◆ Task to carry out: All that is wanted is the span of lines from the one with "园风云人物。人人都说钟晏旎玩世不恭，情人更迭更是如同四季轮转。但只有离" to the last line of the data, copied exactly.

◆ Dataset entries:
>>>
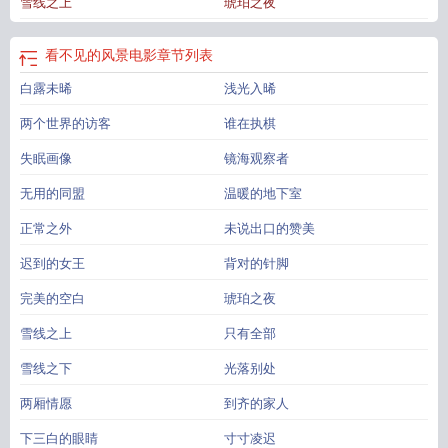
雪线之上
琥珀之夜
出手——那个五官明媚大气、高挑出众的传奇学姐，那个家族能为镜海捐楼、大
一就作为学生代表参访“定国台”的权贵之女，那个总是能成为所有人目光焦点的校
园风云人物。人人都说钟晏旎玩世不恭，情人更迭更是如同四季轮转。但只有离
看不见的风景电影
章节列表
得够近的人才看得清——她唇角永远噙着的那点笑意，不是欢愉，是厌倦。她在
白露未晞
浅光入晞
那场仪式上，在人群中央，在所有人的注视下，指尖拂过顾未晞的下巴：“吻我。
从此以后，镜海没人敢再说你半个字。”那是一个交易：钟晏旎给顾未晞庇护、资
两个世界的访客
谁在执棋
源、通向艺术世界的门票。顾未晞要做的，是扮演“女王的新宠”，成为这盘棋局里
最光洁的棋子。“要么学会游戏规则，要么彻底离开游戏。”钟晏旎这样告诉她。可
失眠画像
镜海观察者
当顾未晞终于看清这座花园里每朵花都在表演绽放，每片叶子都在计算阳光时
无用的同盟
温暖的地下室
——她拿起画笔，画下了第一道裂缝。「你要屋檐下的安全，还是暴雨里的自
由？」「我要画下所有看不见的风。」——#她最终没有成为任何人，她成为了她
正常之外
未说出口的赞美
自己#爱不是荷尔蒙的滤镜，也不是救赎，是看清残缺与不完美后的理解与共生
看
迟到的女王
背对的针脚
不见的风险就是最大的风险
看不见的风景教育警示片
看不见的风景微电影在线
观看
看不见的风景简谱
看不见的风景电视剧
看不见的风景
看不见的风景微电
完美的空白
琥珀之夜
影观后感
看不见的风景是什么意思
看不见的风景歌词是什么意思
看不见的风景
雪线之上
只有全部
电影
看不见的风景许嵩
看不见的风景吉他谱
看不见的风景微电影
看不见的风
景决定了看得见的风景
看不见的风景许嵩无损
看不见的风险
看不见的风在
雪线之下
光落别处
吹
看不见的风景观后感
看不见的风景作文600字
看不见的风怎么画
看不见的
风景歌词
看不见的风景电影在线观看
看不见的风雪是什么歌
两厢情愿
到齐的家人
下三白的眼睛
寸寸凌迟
<<<
◆ Written reply:
园风云人物。人人都说钟晏旎玩世不恭，情人更迭更是如同四季轮转。但只有离
看不见的风景电影
章节列表
得够近的人才看得清——她唇角永远噙着的那点笑意，不是欢愉，是厌倦。她在
白露未晞
浅光入晞
那场仪式上，在人群中央，在所有人的注视下，指尖拂过顾未晞的下巴：“吻我。
从此以后，镜海没人敢再说你半个字。”那是一个交易：钟晏旎给顾未晞庇护、资
两个世界的访客
谁在执棋
源、通向艺术世界的门票。顾未晞要做的，是扮演“女王的新宠”，成为这盘棋局里
最光洁的棋子。“要么学会游戏规则，要么彻底离开游戏。”钟晏旎这样告诉她。可
失眠画像
镜海观察者
当顾未晞终于看清这座花园里每朵花都在表演绽放，每片叶子都在计算阳光时
无用的同盟
温暖的地下室
——她拿起画笔，画下了第一道裂缝。「你要屋檐下的安全，还是暴雨里的自
由？」「我要画下所有看不见的风。」——#她最终没有成为任何人，她成为了她
正常之外
未说出口的赞美
自己#爱不是荷尔蒙的滤镜，也不是救赎，是看清残缺与不完美后的理解与共生
看
迟到的女王
背对的针脚
不见的风险就是最大的风险
看不见的风景教育警示片
看不见的风景微电影在线
观看
看不见的风景简谱
看不见的风景电视剧
看不见的风景
看不见的风景微电
完美的空白
琥珀之夜
影观后感
看不见的风景是什么意思
看不见的风景歌词是什么意思
看不见的风景
雪线之上
只有全部
电影
看不见的风景许嵩
看不见的风景吉他谱
看不见的风景微电影
看不见的风
景决定了看得见的风景
看不见的风景许嵩无损
看不见的风险
看不见的风在
雪线之下
光落别处
吹
看不见的风景观后感
看不见的风景作文600字
看不见的风怎么画
看不见的
风景歌词
看不见的风景电影在线观看
看不见的风雪是什么歌
两厢情愿
到齐的家人
下三白的眼睛
寸寸凌迟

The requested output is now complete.